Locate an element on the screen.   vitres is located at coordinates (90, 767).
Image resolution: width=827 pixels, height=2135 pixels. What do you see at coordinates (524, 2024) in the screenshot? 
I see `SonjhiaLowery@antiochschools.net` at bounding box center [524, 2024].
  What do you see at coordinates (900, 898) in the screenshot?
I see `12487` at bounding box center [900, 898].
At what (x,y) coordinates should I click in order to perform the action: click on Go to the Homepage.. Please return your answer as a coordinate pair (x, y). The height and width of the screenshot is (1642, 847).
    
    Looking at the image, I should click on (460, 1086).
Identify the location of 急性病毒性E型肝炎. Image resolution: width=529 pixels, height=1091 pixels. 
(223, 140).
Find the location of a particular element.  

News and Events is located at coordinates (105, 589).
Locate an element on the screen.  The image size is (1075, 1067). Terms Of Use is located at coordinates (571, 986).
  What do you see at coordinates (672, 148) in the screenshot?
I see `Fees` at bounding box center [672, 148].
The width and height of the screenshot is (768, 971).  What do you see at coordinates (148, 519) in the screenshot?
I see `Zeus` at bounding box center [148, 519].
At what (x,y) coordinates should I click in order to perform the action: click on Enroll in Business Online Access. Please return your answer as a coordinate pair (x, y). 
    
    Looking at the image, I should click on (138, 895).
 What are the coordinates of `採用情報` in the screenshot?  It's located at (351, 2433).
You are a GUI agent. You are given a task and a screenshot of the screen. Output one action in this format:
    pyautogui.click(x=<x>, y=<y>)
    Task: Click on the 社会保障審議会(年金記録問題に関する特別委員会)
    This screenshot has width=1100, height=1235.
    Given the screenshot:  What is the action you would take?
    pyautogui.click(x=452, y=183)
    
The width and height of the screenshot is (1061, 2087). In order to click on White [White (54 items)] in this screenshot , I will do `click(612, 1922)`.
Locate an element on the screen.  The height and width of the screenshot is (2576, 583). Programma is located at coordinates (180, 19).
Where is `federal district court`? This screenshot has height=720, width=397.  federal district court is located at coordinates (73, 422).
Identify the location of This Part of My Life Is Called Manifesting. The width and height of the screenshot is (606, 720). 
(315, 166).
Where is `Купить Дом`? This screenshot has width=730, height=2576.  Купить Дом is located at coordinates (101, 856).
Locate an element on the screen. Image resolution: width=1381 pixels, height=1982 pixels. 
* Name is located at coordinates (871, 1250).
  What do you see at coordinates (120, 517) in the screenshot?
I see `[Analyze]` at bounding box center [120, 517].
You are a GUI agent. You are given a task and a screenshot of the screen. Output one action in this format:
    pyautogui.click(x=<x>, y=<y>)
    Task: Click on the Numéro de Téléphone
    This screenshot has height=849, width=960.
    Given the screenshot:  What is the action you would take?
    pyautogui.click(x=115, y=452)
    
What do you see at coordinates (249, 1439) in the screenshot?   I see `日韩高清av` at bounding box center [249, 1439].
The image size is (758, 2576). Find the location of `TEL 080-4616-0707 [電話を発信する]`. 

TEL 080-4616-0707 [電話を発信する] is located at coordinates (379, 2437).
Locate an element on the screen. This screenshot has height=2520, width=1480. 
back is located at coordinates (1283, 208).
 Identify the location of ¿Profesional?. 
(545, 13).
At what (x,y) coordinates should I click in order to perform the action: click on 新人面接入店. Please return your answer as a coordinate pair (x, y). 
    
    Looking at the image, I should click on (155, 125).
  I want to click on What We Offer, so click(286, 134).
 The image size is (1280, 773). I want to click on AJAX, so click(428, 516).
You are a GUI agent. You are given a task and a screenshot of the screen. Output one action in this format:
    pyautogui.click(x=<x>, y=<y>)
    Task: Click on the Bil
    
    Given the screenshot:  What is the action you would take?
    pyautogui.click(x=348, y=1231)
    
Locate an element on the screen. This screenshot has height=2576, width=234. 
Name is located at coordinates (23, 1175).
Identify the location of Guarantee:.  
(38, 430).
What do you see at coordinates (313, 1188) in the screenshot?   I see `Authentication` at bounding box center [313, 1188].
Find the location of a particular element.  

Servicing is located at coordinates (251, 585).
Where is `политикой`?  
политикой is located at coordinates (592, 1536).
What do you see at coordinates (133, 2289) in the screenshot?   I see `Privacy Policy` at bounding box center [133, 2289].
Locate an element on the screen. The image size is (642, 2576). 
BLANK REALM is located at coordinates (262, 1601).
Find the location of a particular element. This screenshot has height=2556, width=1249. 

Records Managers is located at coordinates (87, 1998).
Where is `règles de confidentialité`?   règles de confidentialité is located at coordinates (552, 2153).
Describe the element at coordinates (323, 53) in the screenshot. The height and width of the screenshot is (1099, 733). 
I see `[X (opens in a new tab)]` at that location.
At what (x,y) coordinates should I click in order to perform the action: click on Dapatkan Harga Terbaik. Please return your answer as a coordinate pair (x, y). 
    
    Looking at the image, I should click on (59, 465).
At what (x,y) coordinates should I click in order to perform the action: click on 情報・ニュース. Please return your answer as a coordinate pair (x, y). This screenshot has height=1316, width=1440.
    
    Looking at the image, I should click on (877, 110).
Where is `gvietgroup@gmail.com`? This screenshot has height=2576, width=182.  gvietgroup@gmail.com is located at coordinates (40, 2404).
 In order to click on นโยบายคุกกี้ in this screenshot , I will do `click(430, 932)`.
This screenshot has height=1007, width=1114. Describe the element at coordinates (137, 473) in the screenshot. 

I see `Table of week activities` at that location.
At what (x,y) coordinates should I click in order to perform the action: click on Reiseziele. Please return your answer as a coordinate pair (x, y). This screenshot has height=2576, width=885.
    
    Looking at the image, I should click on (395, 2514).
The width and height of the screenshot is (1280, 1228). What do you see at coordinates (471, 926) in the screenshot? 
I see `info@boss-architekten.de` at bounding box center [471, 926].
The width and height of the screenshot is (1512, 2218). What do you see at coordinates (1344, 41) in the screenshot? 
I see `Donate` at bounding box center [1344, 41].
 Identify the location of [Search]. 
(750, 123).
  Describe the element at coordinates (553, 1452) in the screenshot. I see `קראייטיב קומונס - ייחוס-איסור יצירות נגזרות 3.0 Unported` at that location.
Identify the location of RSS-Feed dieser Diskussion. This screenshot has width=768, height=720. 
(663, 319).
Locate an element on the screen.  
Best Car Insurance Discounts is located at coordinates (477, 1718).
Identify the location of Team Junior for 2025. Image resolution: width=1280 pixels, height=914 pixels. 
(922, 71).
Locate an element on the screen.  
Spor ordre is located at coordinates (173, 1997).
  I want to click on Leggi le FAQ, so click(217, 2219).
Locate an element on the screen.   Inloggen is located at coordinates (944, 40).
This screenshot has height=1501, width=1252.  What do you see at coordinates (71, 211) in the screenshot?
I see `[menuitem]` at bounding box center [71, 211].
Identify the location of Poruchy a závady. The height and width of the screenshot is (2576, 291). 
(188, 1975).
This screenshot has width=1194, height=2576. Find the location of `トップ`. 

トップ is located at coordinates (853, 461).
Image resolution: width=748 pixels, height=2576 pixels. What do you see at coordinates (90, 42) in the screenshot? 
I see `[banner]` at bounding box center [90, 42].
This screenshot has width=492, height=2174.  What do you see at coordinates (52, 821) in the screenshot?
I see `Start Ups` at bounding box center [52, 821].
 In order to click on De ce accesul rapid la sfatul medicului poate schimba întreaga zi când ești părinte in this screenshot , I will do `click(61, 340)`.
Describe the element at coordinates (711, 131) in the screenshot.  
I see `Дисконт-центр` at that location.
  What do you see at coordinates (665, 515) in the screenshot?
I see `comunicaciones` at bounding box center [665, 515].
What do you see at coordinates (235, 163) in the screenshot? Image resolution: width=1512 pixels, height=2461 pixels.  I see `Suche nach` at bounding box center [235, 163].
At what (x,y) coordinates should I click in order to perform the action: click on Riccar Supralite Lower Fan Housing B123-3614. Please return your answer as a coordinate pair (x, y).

_____

= Goal of the exercise =
What you write must be the entries restated word for word, from the opening line through the one holding "The width and height of the screenshot is (1061, 2087).", with nothing else.

= Task answer =
Locate an element on the screen.   vitres is located at coordinates (90, 767).
Image resolution: width=827 pixels, height=2135 pixels. What do you see at coordinates (524, 2024) in the screenshot? 
I see `SonjhiaLowery@antiochschools.net` at bounding box center [524, 2024].
  What do you see at coordinates (900, 898) in the screenshot?
I see `12487` at bounding box center [900, 898].
At what (x,y) coordinates should I click in order to perform the action: click on Go to the Homepage.. Please return your answer as a coordinate pair (x, y). The height and width of the screenshot is (1642, 847).
    
    Looking at the image, I should click on (460, 1086).
Identify the location of 急性病毒性E型肝炎. Image resolution: width=529 pixels, height=1091 pixels. 
(223, 140).
Find the location of a particular element.  

News and Events is located at coordinates (105, 589).
Locate an element on the screen.  The image size is (1075, 1067). Terms Of Use is located at coordinates (571, 986).
  What do you see at coordinates (672, 148) in the screenshot?
I see `Fees` at bounding box center [672, 148].
The width and height of the screenshot is (768, 971).  What do you see at coordinates (148, 519) in the screenshot?
I see `Zeus` at bounding box center [148, 519].
At what (x,y) coordinates should I click in order to perform the action: click on Enroll in Business Online Access. Please return your answer as a coordinate pair (x, y). 
    
    Looking at the image, I should click on (138, 895).
 What are the coordinates of `採用情報` in the screenshot?  It's located at (351, 2433).
You are a GUI agent. You are given a task and a screenshot of the screen. Output one action in this format:
    pyautogui.click(x=<x>, y=<y>)
    Task: Click on the 社会保障審議会(年金記録問題に関する特別委員会)
    This screenshot has width=1100, height=1235.
    Given the screenshot:  What is the action you would take?
    pyautogui.click(x=452, y=183)
    
The width and height of the screenshot is (1061, 2087). In order to click on White [White (54 items)] in this screenshot , I will do `click(612, 1922)`.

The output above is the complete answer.